My first question, though, is how this combination compares with the lionised X100/S/T, the camera that started Fuji on to X series road in 2010. It seems incredible now that we have seen the X cameras spawn like crazy from such a simple beginning. But, more important, Fuji has launched perhaps the most comprehensive array of pro-quality lenses ever seen in such a short period.
The X100 range with its 35mm-equivalent fixed focal length and ingenious hybrid viewfinder has rightly won its place high on the list of streettog desirables. This little Leica M3 lookalike is probably the most popular go-to camera for street enthusiasts.
The new X-T1 is aimed at a different market. Instead of fixed-lens simplicity it offers a first-class ticket to the wonderful world of Fujinon XF glass. The original 18-55 zoom and that sharp, Summilux-challenging 35mm f/1.4 are still going strong and are as popular as ever. But the range has been expanded with some great prime lenses such as the 23mm f/1.4 and the new 56mm f/1.2 APD, a portrait-painter’s delight.
While the spotlight isn’t so accurately focused on the cute little 27mm f/2.8, this aspherical lens has carved a solid reputation as a versatile optic for the X-series ILCs. For me, it has an overriding benefit in its 27mm focal length which is equivalent to full-frame 41mm.
As the holder of a Masters in vacillation, I appreciate this mid-point between the twin holies of 35mm and 50mm. Popular prejudice among streettogs runs to a wide thirty five. But I have recently tended towards the longer nifty fifty. So, here, in one diminutive package, we have the vacillator’s dream come true. I approach it with the same reverence that experienced Leica owners have for the tiny 40mm Leica Summicron-C made for the defunct C and CLE cameras back in the ’70s. It lost its popularity post-C because M cameras lack 40mm framelines but I can see a resurrection now EVF use is possible.
Street at f/8
For street photography I don’t miss the brighter F/2 of the X100 family; f/2.8 is more than fast enough and, truth be told, most street work is done between 5.6 and 8. The little 27mm is therefore just about perfect.
As a package, the X-T1 and 27mm rivals the new X100T. At 530g it is only 90g heavier than the fixed-lens camera and the small added bulk makes it more sure in the hands, especially with the benefit of that generous grip. Together with a wrist strap, I find the X-T1 combo easier to manage than the X100.
The X-T1 offers a wider range of manual controls, including direct dial access to ISO, but the 27mm lens loses out to the X100 in not having a manual aperture ring. It is a small compromise, however.
Viewfinder spec is the first big difference between the two cameras. The X-T1 has the brightest and biggest mirrorless-camera EVF in the business. It is superb and is particularly suited to manual focus. On the other hand, the X100T compensates for its smaller and more discreet EVF by providing an ingenious hybrid optical/electronic view.
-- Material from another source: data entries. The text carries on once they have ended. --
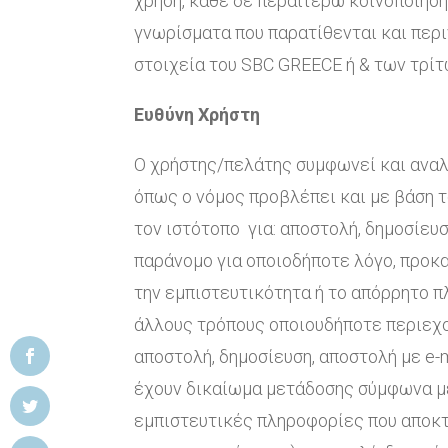
χρήση, κάθε δε περαιτέρω κοινοποίησή 
γνωρίσματα που παρατίθενται και περ
στοιχεία του SBC GREECE ή & των τρί
Ευθύνη Χρήστη
Ο χρήστης/πελάτης συμφωνεί και αναλα
όπως ο νόμος προβλέπει και με βάση τ
τον ιστότοπο για: αποστολή, δημοσίευ
παράνομο για οποιοδήποτε λόγο, προκ
την εμπιστευτικότητα ή το απόρρητο π
άλλους τρόπους οποιουδήποτε περιεχο
αποστολή, δημοσίευση, αποστολή με e-
έχουν δικαίωμα μετάδοσης σύμφωνα με
εμπιστευτικές πληροφορίες που αποκ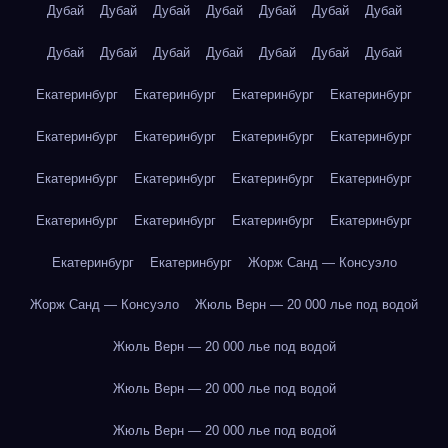
Дубай
Дубай
Дубай
Дубай
Дубай
Дубай
Дубай
Дубай
Дубай
Дубай
Дубай
Дубай
Дубай
Дубай
Екатеринбург
Екатеринбург
Екатеринбург
Екатеринбург
Екатеринбург
Екатеринбург
Екатеринбург
Екатеринбург
Екатеринбург
Екатеринбург
Екатеринбург
Екатеринбург
Екатеринбург
Екатеринбург
Екатеринбург
Екатеринбург
Екатеринбург
Екатеринбург
Жорж Санд — Консуэло
Жорж Санд — Консуэло
Жюль Верн — 20 000 лье под водой
Жюль Верн — 20 000 лье под водой
Жюль Верн — 20 000 лье под водой
Жюль Верн — 20 000 лье под водой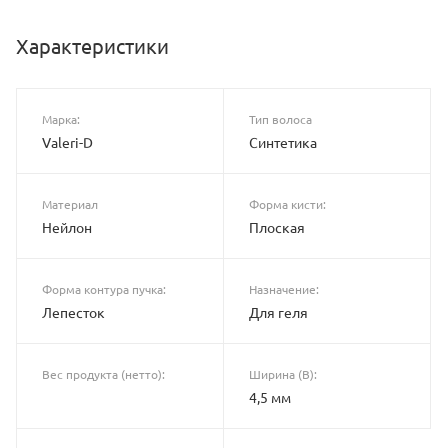
Характеристики
Марка:
Тип волоса
Valeri-D
Синтетика
Материал
Форма кисти:
Нейлон
Плоская
Форма контура пучка:
Назначение:
Лепесток
Для геля
Вес продукта (нетто):
Ширина (B):
4,5 мм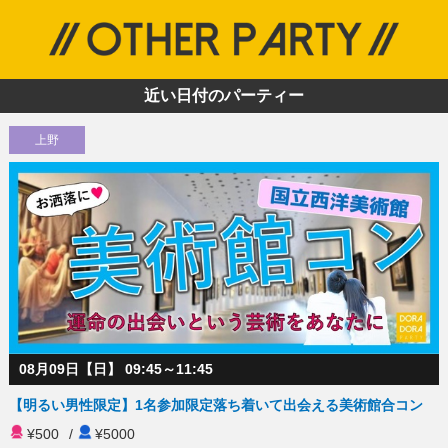
近い日付のパーティー
上野
08月09日【日】 09:45～11:45
【明るい男性限定】1名参加限定落ち着いて出会える美術館合コン
¥500
/
¥5000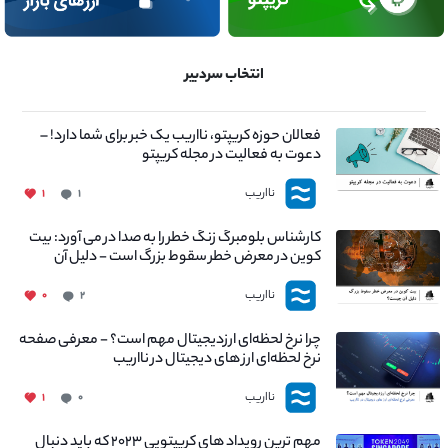
انتخاب سردبیر
فعالان حوزه کریپتو، نااریب یک خبر برای شما دارد! –
دعوت به فعالیت در مجله کریپتو
نااریب
۱
۱
کارشناس بلومبرگ زنگ خطر را به صدا در می آورد: بیت
کوین در معرض خطر سقوط بزرگ است - دلیل آن
چیست؟
نااریب
۰
۲
چرا نرخ لحظه‌ای ارزدیجیتال مهم است؟ - معرفی صفحه
نرخ لحظه‌ای ارز های دیجیتال در نااریب
نااریب
۱
۰
مهم ترین رویداد های کریپتویی ۲۰۲۳ که باید دنبال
Having tried both, I came to the conclusion that the optical finder in the X100 is a distraction. I soon reverted to the electronic view. The EVF is all I need and, with this in mind, the X-T1 wins hands down. It also has the big advantage of a tilting screen which is useful for low-down shots. I will offer one proviso. If you have never used a rangefinder such as that on Leica’s M you will tarry a while with the X100’s optical finder and be intrigued. If, on the other hand, you are used to a Leica you cannot help but be disappointed and will soon be glued to the EVF.
The second big difference is the obvious one: Fixed lens versus interchangeable lenses. While the XT-1 and 27mm does a sterling job of matching the X100T feature for feature and heft for heft, it has the overriding advantage of flexibility.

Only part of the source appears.